*Material shown*
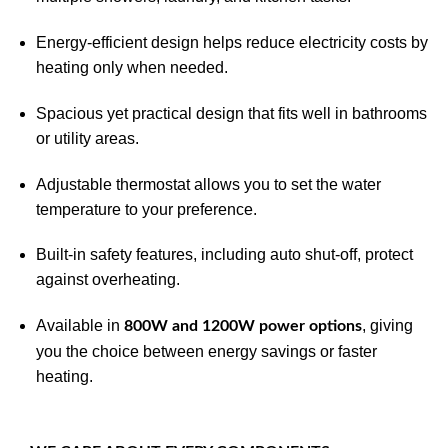
Energy-efficient design helps reduce electricity costs by
heating only when needed.
Spacious yet practical design that fits well in bathrooms
or utility areas.
Adjustable thermostat allows you to set the water
temperature to your preference.
Built-in safety features, including auto shut-off, protect
against overheating.
Available in
, giving
800W and 1200W power options
you the choice between energy savings or faster
heating.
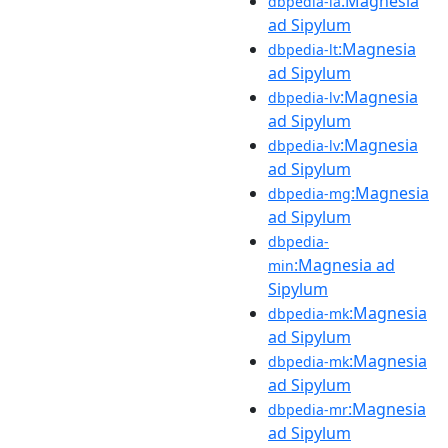
:Magnesia
dbpedia-la
ad Sipylum
:Magnesia
dbpedia-lt
ad Sipylum
:Magnesia
dbpedia-lv
ad Sipylum
:Magnesia
dbpedia-lv
ad Sipylum
:Magnesia
dbpedia-mg
ad Sipylum
dbpedia-
:Magnesia ad
min
Sipylum
:Magnesia
dbpedia-mk
ad Sipylum
:Magnesia
dbpedia-mk
ad Sipylum
:Magnesia
dbpedia-mr
ad Sipylum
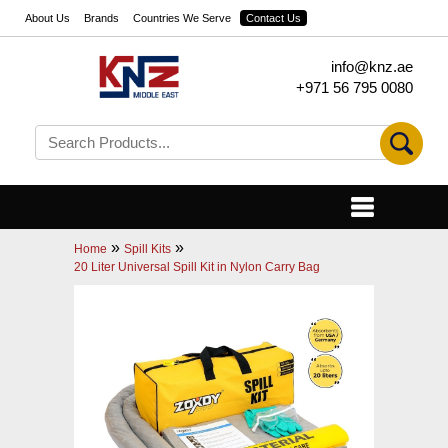
About Us
Brands
Countries We Serve
Contact Us
info@knz.ae
+971 56 795 0080
»
»
Home
Spill Kits
20 Liter Universal Spill Kit in Nylon Carry Bag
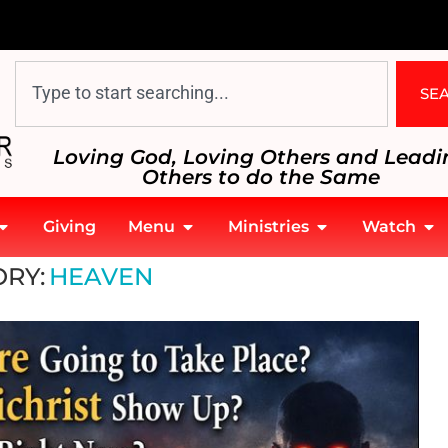
SE
Loving God, Loving Others and Leadi
Others to do the Same
Giving
Menu
Ministries
Watch
RY:
HEAVEN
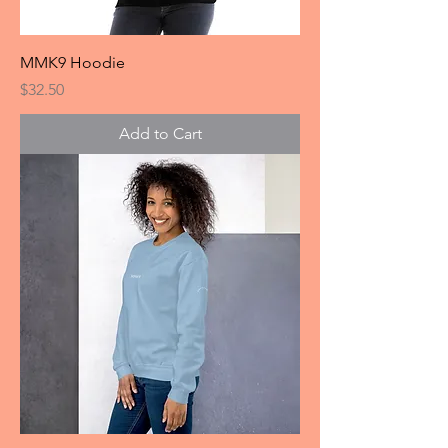
MMK9 Hoodie
Price
$32.50
Add to Cart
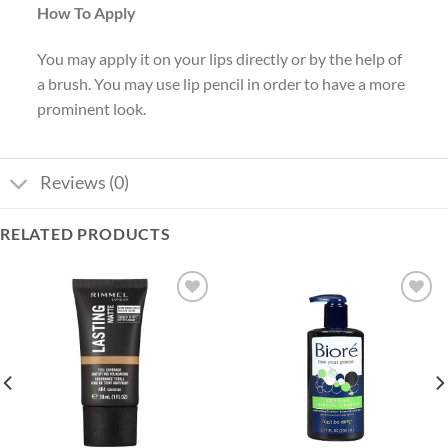
How To Apply
You may apply it on your lips directly or by the help of
a brush. You may use lip pencil in order to have a more
prominent look.
Reviews (0)
RELATED PRODUCTS
Add to
Add to
wishlist
wishlist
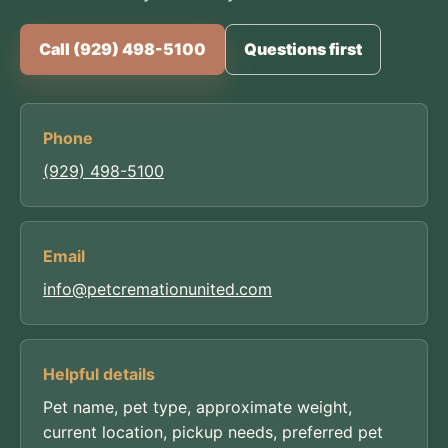
Call (929) 498-5100
Questions first
Phone
(929) 498-5100
Email
info@petcremationunited.com
Helpful details
Pet name, pet type, approximate weight,
current location, pickup needs, preferred pet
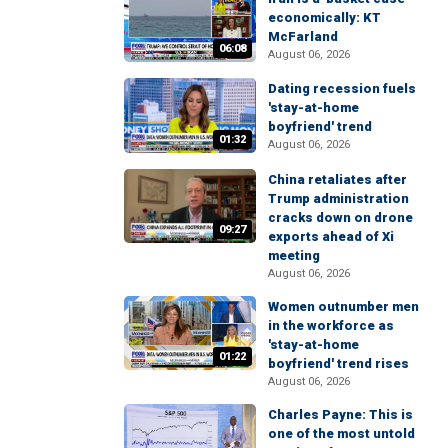
economically: KT
McFarland
06:08
August 06, 2026
Dating recession fuels
'stay-at-home
boyfriend' trend
01:32
August 06, 2026
China retaliates after
Trump administration
cracks down on drone
09:27
exports ahead of Xi
meeting
August 06, 2026
Women outnumber men
in the workforce as
'stay-at-home
01:22
boyfriend' trend rises
August 06, 2026
Charles Payne: This is
one of the most untold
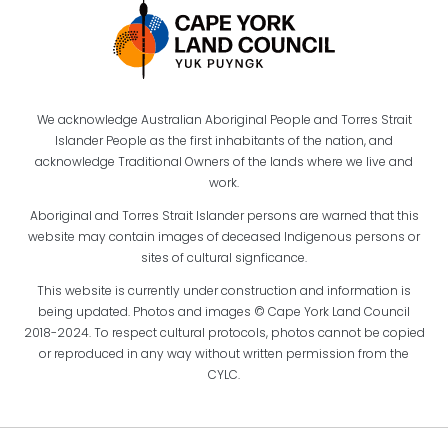
We acknowledge Australian Aboriginal People and Torres Strait
Islander People as the first inhabitants of the nation, and
acknowledge Traditional Owners of the lands where we live and
work.
Aboriginal and Torres Strait Islander persons are warned that this
website may contain images of deceased Indigenous persons or
sites of cultural signficance.
This website is currently under construction and information is
being updated. Photos and images © Cape York Land Council
2018-2024. To respect cultural protocols, photos cannot be copied
or reproduced in any way without written permission from the
CYLC.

*Problem to solve*
With the pictures omitted, the material is to be transcribed exactly.

*Output for this exercise*
Energy-efficient design helps reduce electricity costs by
heating only when needed.
Spacious yet practical design that fits well in bathrooms
or utility areas.
Adjustable thermostat allows you to set the water
temperature to your preference.
Built-in safety features, including auto shut-off, protect
against overheating.
Available in
, giving
800W and 1200W power options
you the choice between energy savings or faster
heating.
:Magnesia
dbpedia-la
ad Sipylum
:Magnesia
dbpedia-lt
ad Sipylum
:Magnesia
dbpedia-lv
ad Sipylum
:Magnesia
dbpedia-lv
ad Sipylum
:Magnesia
dbpedia-mg
ad Sipylum
dbpedia-
:Magnesia ad
min
Sipylum
:Magnesia
dbpedia-mk
ad Sipylum
:Magnesia
dbpedia-mk
ad Sipylum
:Magnesia
dbpedia-mr
ad Sipylum
About Us
Brands
Countries We Serve
Contact Us
info@knz.ae
+971 56 795 0080
»
»
Home
Spill Kits
20 Liter Universal Spill Kit in Nylon Carry Bag
SE
Loving God, Loving Others and Leadi
Others to do the Same
Giving
Menu
Ministries
Watch
RY:
HEAVEN
MMK9 Hoodie
Price
$32.50
Add to Cart
How To Apply
You may apply it on your lips directly or by the help of
a brush. You may use lip pencil in order to have a more
prominent look.
Reviews (0)
RELATED PRODUCTS
Add to
Add to
wishlist
wishlist
Call (929) 498-5100
Questions first
Phone
(929) 498-5100
Email
info@petcremationunited.com
Helpful details
Pet name, pet type, approximate weight,
current location, pickup needs, preferred pet
economically: KT
McFarland
06:08
August 06, 2026
Dating recession fuels
'stay-at-home
boyfriend' trend
01:32
August 06, 2026
China retaliates after
Trump administration
cracks down on drone
09:27
exports ahead of Xi
meeting
August 06, 2026
Women outnumber men
in the workforce as
'stay-at-home
01:22
boyfriend' trend rises
August 06, 2026
Charles Payne: This is
one of the most untold
We acknowledge Australian Aboriginal People and Torres Strait
Islander People as the first inhabitants of the nation, and
acknowledge Traditional Owners of the lands where we live and
work.
Aboriginal and Torres Strait Islander persons are warned that this
website may contain images of deceased Indigenous persons or
sites of cultural signficance.
This website is currently under construction and information is
being updated. Photos and images © Cape York Land Council
2018-2024. To respect cultural protocols, photos cannot be copied
or reproduced in any way without written permission from the
CYLC.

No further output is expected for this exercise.